The triangles are very rare in the reports.
They are also very recent, which makes me think they may be human.
The only reason I havent spent much time on them is because they represent such a small sample.

A statistic like 60% is a staggeringly high number. The lensatic shape appears in 60% of all reports. There is a reason behind that and that is what I'm after.
 
Since it was explained to me my revolvers most likely will not work against aliens, I've little heart to continue with this thread....

On a serious note, this stuff can get scary.

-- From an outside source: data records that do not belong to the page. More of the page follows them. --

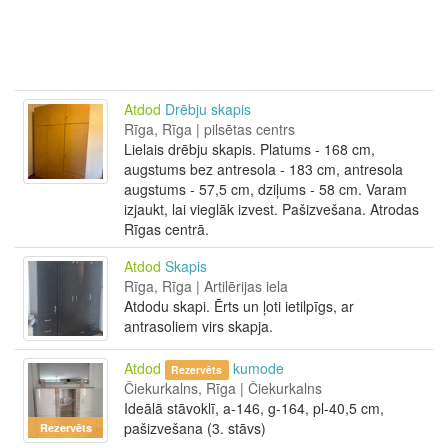
Atdod
Drēbju skapis
Rīga, Rīga | pilsētas centrs
Lielais drēbju skapis. Platums - 168 cm,
augstums bez antresola - 183 cm, antresola
augstums - 57,5 cm, dziļums - 58 cm. Varam
izjaukt, lai vieglāk izvest. Pašizvešana. Atrodas
Rīgas centrā.
Atdod
Skapis
Rīga, Rīga | Artilērijas iela
Atdodu skapi. Ērts un ļoti ietilpīgs, ar
antrasoliem virs skapja.
Atdod
kumode
Rezervēts
Čiekurkalns, Rīga | Čiekurkalns
Ideālā stāvoklī, a-146, g-164, pl-40,5 cm,
pašizvešana (3. stāvs)
Rezervēts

I thought of a science fiction teaser for a book: what if, when we finally encountered life from another world, with FTL travel, they landed on Earth not to conquer, but only to rest a moment, for they were running ????


munk
 
Legal qualifier: none of munk's posts, both in this present space, in former spaces, and in future space, should be construed as hostile to the formation of rational thought regarding FTL travel and or other life on other worlds.

Triangular sounds like our current crop of stealth stuff, but there was that one large platform that went across a part of the Eastern Seaboard and was never explained.



munk
 
Well, the cool thing about running at the speed of light, if that's possible, is that no one should ever be able to catch you, and not even one "moment" will pass forever. That poses kind of an interesting engineering question though...provided you could reach the speed of light, and time stops completely for you, how do you ever get out of light speed? It can't be a signal sent from something else--it could never reach you since it would be going at the same speed. Maybe if the signal came from your destination so that you "impacted it." But you can't do any calculations, either in your head or in a computer, since time is stopped....maybe you'd need a giant hay bail to stop you.

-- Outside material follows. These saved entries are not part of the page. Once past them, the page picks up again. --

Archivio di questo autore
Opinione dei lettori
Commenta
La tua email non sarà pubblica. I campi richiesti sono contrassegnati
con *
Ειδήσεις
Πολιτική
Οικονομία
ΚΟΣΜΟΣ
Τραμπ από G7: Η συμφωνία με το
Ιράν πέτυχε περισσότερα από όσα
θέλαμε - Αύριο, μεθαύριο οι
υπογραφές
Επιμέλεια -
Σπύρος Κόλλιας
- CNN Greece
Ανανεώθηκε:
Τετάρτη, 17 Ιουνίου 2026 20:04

It's clear that if we accept relativistic theory as Einstein presents it, we're confronted with some really huge problems if we also want to accept FTL stuff. If we really want and believe in FTL, we should probably reject relativity and start over. The incredible predictive success of relativity very, very strongly suggests that it's a reasonably accurate portrayal of our world, however.

But, who knows. If you buy quantum mechanics, you can probably get away with assuming that anything is doable at some point. It's too complex for me (!), but really, I don't observe any of the properties of quantum mechanics in my day to day life. For instance, I've never ran at a telephone pole and divided into two separate, complete mes and reconnected at the other end (ala Penrose). Conversely, if I took an atomic clock on a fighter jet and left one synchronized at a TCU girl's dorm, I should be able to observe a difference in the two, reliably predicted by relativistic equation.

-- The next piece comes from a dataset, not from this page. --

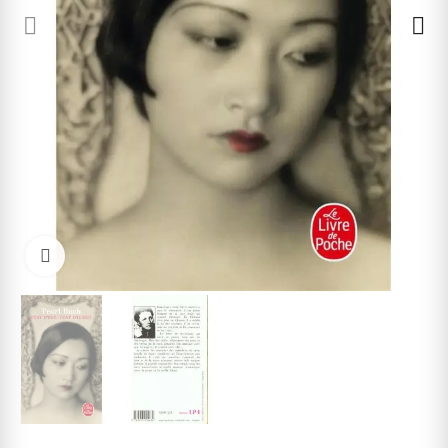
Cliquez pour agrandir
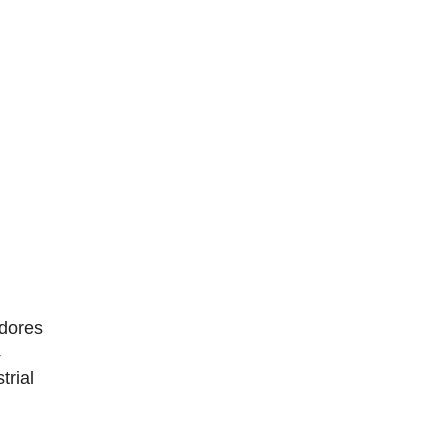
dores
4
trial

It's probably bad science, but whenever I see equations with infinities in them, hypothetical situations where time stops, particles blinking in and out of "nowhere," I just want to say hey--that's not the universe *I'M* living in. Supposedly, it's all based in empirical observation, but I just can't rationally imagine that universe. I tend to reject these claims, or at least fight them, mostly because I like to see it all add up in what I observe. And, I'm not a physicist, so I can get away with it without university hassle.